Start of SUPPLIED RECORDS

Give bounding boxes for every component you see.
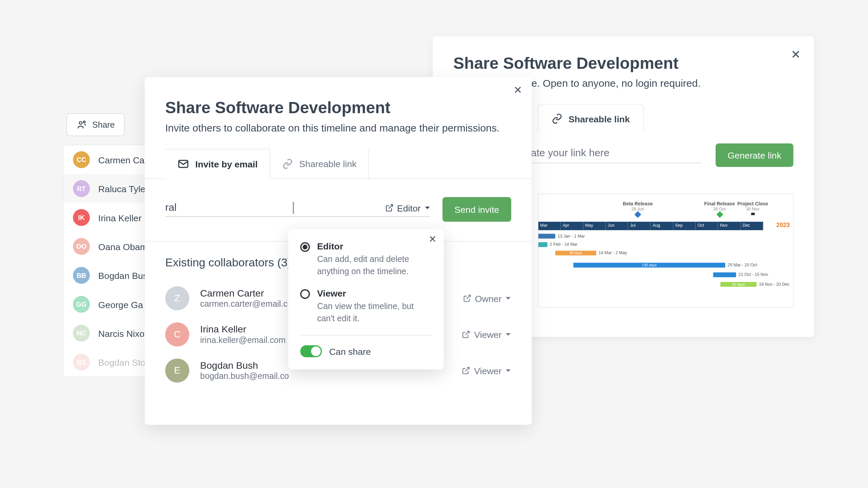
share-button-label: Share <box>92 120 115 129</box>
role-label: Viewer <box>474 329 501 340</box>
avatar: OO <box>73 238 90 255</box>
panel-title: Share Software Development <box>453 54 793 73</box>
avatar: E <box>165 359 189 383</box>
timeline-preview: Beta Release29 JunFinal Release30 OctPro… <box>538 194 794 308</box>
link-icon <box>552 113 563 124</box>
role-description: Can add, edit and delete anything on the… <box>317 254 432 278</box>
can-share-toggle[interactable] <box>300 345 322 358</box>
avatar: GG <box>73 296 90 313</box>
email-field[interactable] <box>165 202 293 214</box>
contact-name: Carmen Ca <box>98 155 144 165</box>
collaborator-role-selector[interactable]: Owner <box>463 293 511 303</box>
contact-name: Bogdan Bus <box>98 270 147 280</box>
role-option[interactable]: Viewer Can view the timeline, but can't … <box>300 288 432 324</box>
bar-label: 25 Mar - 20 Oct <box>728 263 757 267</box>
contact-name: Raluca Tyle <box>98 183 145 194</box>
milestone: Project Close30 Nov <box>737 201 768 219</box>
contact-name: George Ga <box>98 299 143 309</box>
role-name: Viewer <box>317 288 432 298</box>
role-label: Owner <box>475 293 502 303</box>
contact-name: Irina Keller <box>98 212 141 223</box>
collaborator-role-selector[interactable]: Viewer <box>462 329 511 340</box>
year-label: 2023 <box>776 222 790 228</box>
email-input-wrapper[interactable]: Editor <box>165 202 430 217</box>
avatar: BS <box>73 354 90 371</box>
bar-label: 2 Feb - 14 Mar <box>550 242 578 246</box>
avatar: CC <box>73 151 90 168</box>
avatar: IK <box>73 209 90 226</box>
role-description: Can view the timeline, but can't edit it… <box>317 301 432 325</box>
milestone: Beta Release29 Jun <box>623 201 653 218</box>
month-axis: MarAprMayJunJulAugSepOctNovDec <box>538 222 763 230</box>
svg-point-0 <box>79 122 82 124</box>
text-cursor <box>293 202 294 214</box>
toggle-label: Can share <box>329 346 371 357</box>
share-button[interactable]: Share <box>66 113 125 136</box>
link-icon <box>282 158 293 169</box>
contact-name: Bogdan Sto <box>98 357 145 367</box>
gantt-bar: 46 days <box>555 251 596 256</box>
chevron-down-icon <box>505 295 511 301</box>
role-label: Editor <box>397 203 421 213</box>
avatar: NC <box>73 325 90 342</box>
chevron-down-icon <box>505 368 511 374</box>
svg-point-1 <box>83 121 85 123</box>
radio-button[interactable] <box>300 289 310 299</box>
gantt-bar: 25 days <box>721 282 757 287</box>
external-link-icon <box>462 330 471 339</box>
avatar: C <box>165 322 189 346</box>
bar-label: 21 Oct - 15 Nov <box>738 272 768 277</box>
external-link-icon <box>463 294 471 303</box>
send-invite-button[interactable]: Send invite <box>442 197 511 222</box>
gantt-bar <box>538 234 555 239</box>
role-option[interactable]: Editor Can add, edit and delete anything… <box>300 241 432 277</box>
tab-label: Invite by email <box>195 159 258 169</box>
tab-shareable-link[interactable]: Shareable link <box>270 149 369 178</box>
external-link-icon <box>462 366 471 375</box>
role-label: Viewer <box>474 365 501 375</box>
avatar: RT <box>73 180 90 197</box>
role-name: Editor <box>317 241 432 251</box>
people-icon <box>77 119 87 130</box>
close-icon[interactable] <box>514 85 522 94</box>
dialog-subtitle: Invite others to collaborate on this tim… <box>165 122 511 135</box>
tab-label: Shareable link <box>299 159 357 169</box>
chevron-down-icon <box>424 205 430 211</box>
close-icon[interactable] <box>429 235 436 243</box>
bar-label: 13 Jan - 1 Mar <box>558 234 585 238</box>
dialog-title: Share Software Development <box>165 99 511 118</box>
bar-label: 14 Mar - 2 May <box>599 251 627 255</box>
bar-label: 18 Nov - 20 Dec <box>759 282 790 286</box>
role-selector[interactable]: Editor <box>385 203 430 213</box>
external-link-icon <box>385 204 393 212</box>
gantt-bar <box>713 272 736 277</box>
tab-invite-by-email[interactable]: Invite by email <box>165 149 270 179</box>
avatar: BB <box>73 267 90 284</box>
close-icon[interactable] <box>791 49 801 59</box>
avatar: Z <box>165 286 189 310</box>
tab-label: Shareable link <box>569 114 630 124</box>
radio-button[interactable] <box>300 242 310 252</box>
collaborator-role-selector[interactable]: Viewer <box>462 365 511 375</box>
gantt-bar: 130 days <box>573 263 725 267</box>
collaborator-email: bogdan.bush@email.co <box>200 371 462 381</box>
tab-shareable-link[interactable]: Shareable link <box>538 104 644 133</box>
contact-name: Narcis Nixo <box>98 328 144 338</box>
contact-name: Oana Obam <box>98 241 147 251</box>
role-popover: Editor Can add, edit and delete anything… <box>288 229 444 370</box>
generate-link-button[interactable]: Generate link <box>715 143 793 167</box>
gantt-bar <box>538 242 548 247</box>
mail-icon <box>177 158 190 170</box>
chevron-down-icon <box>505 331 511 338</box>
milestone: Final Release30 Oct <box>704 201 735 218</box>
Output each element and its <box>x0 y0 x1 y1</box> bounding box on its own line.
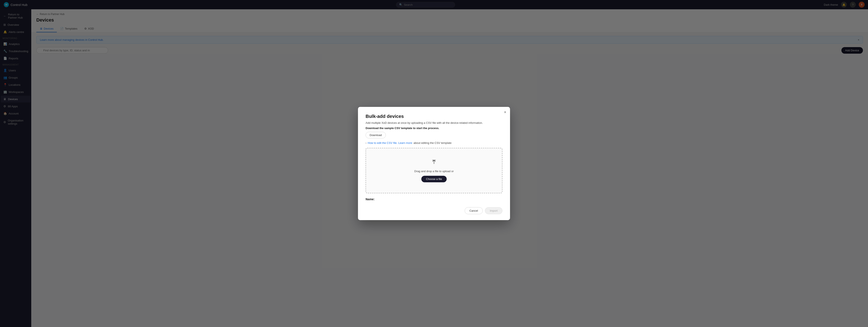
modal-overlay: × Bulk-add devices Add multiple XoD devi… <box>0 0 868 327</box>
upload-dropzone[interactable]: Drag and drop a file to upload or Choose… <box>366 148 502 193</box>
csv-help: › How to edit the CSV file. Learn more a… <box>366 141 502 145</box>
csv-help-suffix: about editing the CSV template <box>413 141 452 145</box>
modal-footer: Cancel Import <box>366 205 502 214</box>
modal-subtitle: Add multiple XoD devices at once by uplo… <box>366 121 502 124</box>
upload-arrow-icon <box>431 159 437 167</box>
cancel-button[interactable]: Cancel <box>465 207 483 214</box>
csv-help-link[interactable]: How to edit the CSV file. Learn more <box>368 141 412 145</box>
bulk-add-modal: × Bulk-add devices Add multiple XoD devi… <box>358 107 510 220</box>
chevron-right-icon: › <box>366 142 366 145</box>
choose-file-button[interactable]: Choose a file <box>421 176 447 182</box>
download-button[interactable]: Download <box>366 132 386 138</box>
modal-close-button[interactable]: × <box>504 110 506 114</box>
name-label: Name: <box>366 198 502 201</box>
upload-text: Drag and drop a file to upload or <box>414 170 454 173</box>
modal-instruction: Download the sample CSV template to star… <box>366 126 502 130</box>
modal-title: Bulk-add devices <box>366 114 502 119</box>
import-button[interactable]: Import <box>485 207 502 214</box>
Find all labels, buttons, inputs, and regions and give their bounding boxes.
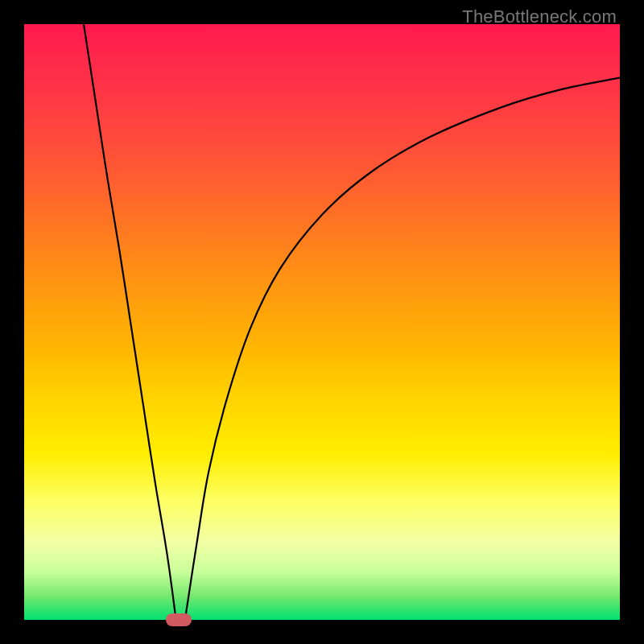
plot-area <box>24 24 620 620</box>
curve-right-branch <box>185 78 620 620</box>
chart-frame: TheBottleneck.com <box>0 0 644 644</box>
watermark-text: TheBottleneck.com <box>462 6 617 27</box>
curve-left-branch <box>84 24 176 620</box>
optimal-marker <box>166 613 192 626</box>
bottleneck-curve <box>24 24 620 620</box>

End of SUPPLIED RECORDS

**WHAT THE TASK REQUIRES**.
An exact copy of the listing is required, excluding any pictures.

**EXERCISE RESPONSE**.
Give bounding boxes for every component you see.
share-button-label: Share <box>92 120 115 129</box>
role-label: Viewer <box>474 329 501 340</box>
avatar: OO <box>73 238 90 255</box>
panel-title: Share Software Development <box>453 54 793 73</box>
avatar: E <box>165 359 189 383</box>
timeline-preview: Beta Release29 JunFinal Release30 OctPro… <box>538 194 794 308</box>
link-icon <box>552 113 563 124</box>
role-description: Can add, edit and delete anything on the… <box>317 254 432 278</box>
can-share-toggle[interactable] <box>300 345 322 358</box>
avatar: GG <box>73 296 90 313</box>
email-field[interactable] <box>165 202 293 214</box>
contact-name: Carmen Ca <box>98 155 144 165</box>
collaborator-role-selector[interactable]: Owner <box>463 293 511 303</box>
contact-name: Bogdan Bus <box>98 270 147 280</box>
role-option[interactable]: Viewer Can view the timeline, but can't … <box>300 288 432 324</box>
bar-label: 25 Mar - 20 Oct <box>728 263 757 267</box>
contact-name: Raluca Tyle <box>98 183 145 194</box>
milestone: Project Close30 Nov <box>737 201 768 219</box>
contact-name: George Ga <box>98 299 143 309</box>
role-name: Viewer <box>317 288 432 298</box>
role-label: Owner <box>475 293 502 303</box>
contact-name: Irina Keller <box>98 212 141 223</box>
collaborator-role-selector[interactable]: Viewer <box>462 329 511 340</box>
year-label: 2023 <box>776 222 790 228</box>
email-input-wrapper[interactable]: Editor <box>165 202 430 217</box>
avatar: BS <box>73 354 90 371</box>
bar-label: 2 Feb - 14 Mar <box>550 242 578 246</box>
avatar: CC <box>73 151 90 168</box>
avatar: IK <box>73 209 90 226</box>
role-description: Can view the timeline, but can't edit it… <box>317 301 432 325</box>
milestone: Beta Release29 Jun <box>623 201 653 218</box>
month-axis: MarAprMayJunJulAugSepOctNovDec <box>538 222 763 230</box>
svg-point-0 <box>79 122 82 124</box>
text-cursor <box>293 202 294 214</box>
toggle-label: Can share <box>329 346 371 357</box>
share-button[interactable]: Share <box>66 113 125 136</box>
link-icon <box>282 158 293 169</box>
contact-name: Bogdan Sto <box>98 357 145 367</box>
gantt-bar: 46 days <box>555 251 596 256</box>
chevron-down-icon <box>505 295 511 301</box>
role-label: Editor <box>397 203 421 213</box>
avatar: NC <box>73 325 90 342</box>
chevron-down-icon <box>505 368 511 374</box>
svg-point-1 <box>83 121 85 123</box>
radio-button[interactable] <box>300 289 310 299</box>
gantt-bar: 25 days <box>721 282 757 287</box>
external-link-icon <box>462 330 471 339</box>
avatar: C <box>165 322 189 346</box>
bar-label: 21 Oct - 15 Nov <box>738 272 768 277</box>
external-link-icon <box>463 294 471 303</box>
send-invite-button[interactable]: Send invite <box>442 197 511 222</box>
gantt-bar <box>538 234 555 239</box>
role-option[interactable]: Editor Can add, edit and delete anything… <box>300 241 432 277</box>
tab-label: Invite by email <box>195 159 258 169</box>
tab-shareable-link[interactable]: Shareable link <box>270 149 369 178</box>
external-link-icon <box>462 366 471 375</box>
role-label: Viewer <box>474 365 501 375</box>
avatar: RT <box>73 180 90 197</box>
role-name: Editor <box>317 241 432 251</box>
people-icon <box>77 119 87 130</box>
close-icon[interactable] <box>514 85 522 94</box>
dialog-subtitle: Invite others to collaborate on this tim… <box>165 122 511 135</box>
tab-label: Shareable link <box>299 159 357 169</box>
chevron-down-icon <box>424 205 430 211</box>
close-icon[interactable] <box>429 235 436 243</box>
bar-label: 13 Jan - 1 Mar <box>558 234 585 238</box>
dialog-title: Share Software Development <box>165 99 511 118</box>
bar-label: 14 Mar - 2 May <box>599 251 627 255</box>
bar-label: 18 Nov - 20 Dec <box>759 282 790 286</box>
role-selector[interactable]: Editor <box>385 203 430 213</box>
external-link-icon <box>385 204 393 212</box>
gantt-bar <box>713 272 736 277</box>
tab-invite-by-email[interactable]: Invite by email <box>165 149 270 179</box>
avatar: BB <box>73 267 90 284</box>
close-icon[interactable] <box>791 49 801 59</box>
avatar: Z <box>165 286 189 310</box>
tab-label: Shareable link <box>569 114 630 124</box>
radio-button[interactable] <box>300 242 310 252</box>
collaborator-role-selector[interactable]: Viewer <box>462 365 511 375</box>
gantt-bar: 130 days <box>573 263 725 267</box>
collaborator-email: bogdan.bush@email.co <box>200 371 462 381</box>
tab-shareable-link[interactable]: Shareable link <box>538 104 644 133</box>
contact-name: Narcis Nixo <box>98 328 144 338</box>
contact-name: Oana Obam <box>98 241 147 251</box>
role-popover: Editor Can add, edit and delete anything… <box>288 229 444 370</box>
generate-link-button[interactable]: Generate link <box>715 143 793 167</box>
gantt-bar <box>538 242 548 247</box>
mail-icon <box>177 158 190 170</box>
chevron-down-icon <box>505 331 511 338</box>
milestone: Final Release30 Oct <box>704 201 735 218</box>
Output each element and its <box>x0 y0 x1 y1</box> bounding box on its own line.
modal-overlay: × Bulk-add devices Add multiple XoD devi… <box>0 0 868 327</box>
upload-dropzone[interactable]: Drag and drop a file to upload or Choose… <box>366 148 502 193</box>
csv-help: › How to edit the CSV file. Learn more a… <box>366 141 502 145</box>
csv-help-suffix: about editing the CSV template <box>413 141 452 145</box>
modal-footer: Cancel Import <box>366 205 502 214</box>
modal-subtitle: Add multiple XoD devices at once by uplo… <box>366 121 502 124</box>
upload-arrow-icon <box>431 159 437 167</box>
cancel-button[interactable]: Cancel <box>465 207 483 214</box>
csv-help-link[interactable]: How to edit the CSV file. Learn more <box>368 141 412 145</box>
bulk-add-modal: × Bulk-add devices Add multiple XoD devi… <box>358 107 510 220</box>
chevron-right-icon: › <box>366 142 366 145</box>
choose-file-button[interactable]: Choose a file <box>421 176 447 182</box>
download-button[interactable]: Download <box>366 132 386 138</box>
modal-close-button[interactable]: × <box>504 110 506 114</box>
name-label: Name: <box>366 198 502 201</box>
upload-text: Drag and drop a file to upload or <box>414 170 454 173</box>
modal-instruction: Download the sample CSV template to star… <box>366 126 502 130</box>
modal-title: Bulk-add devices <box>366 114 502 119</box>
import-button[interactable]: Import <box>485 207 502 214</box>
Find all labels, buttons, inputs, and regions and give their bounding boxes.
plot-area <box>24 24 620 620</box>
curve-right-branch <box>185 78 620 620</box>
chart-frame: TheBottleneck.com <box>0 0 644 644</box>
watermark-text: TheBottleneck.com <box>462 6 617 27</box>
curve-left-branch <box>84 24 176 620</box>
optimal-marker <box>166 613 192 626</box>
bottleneck-curve <box>24 24 620 620</box>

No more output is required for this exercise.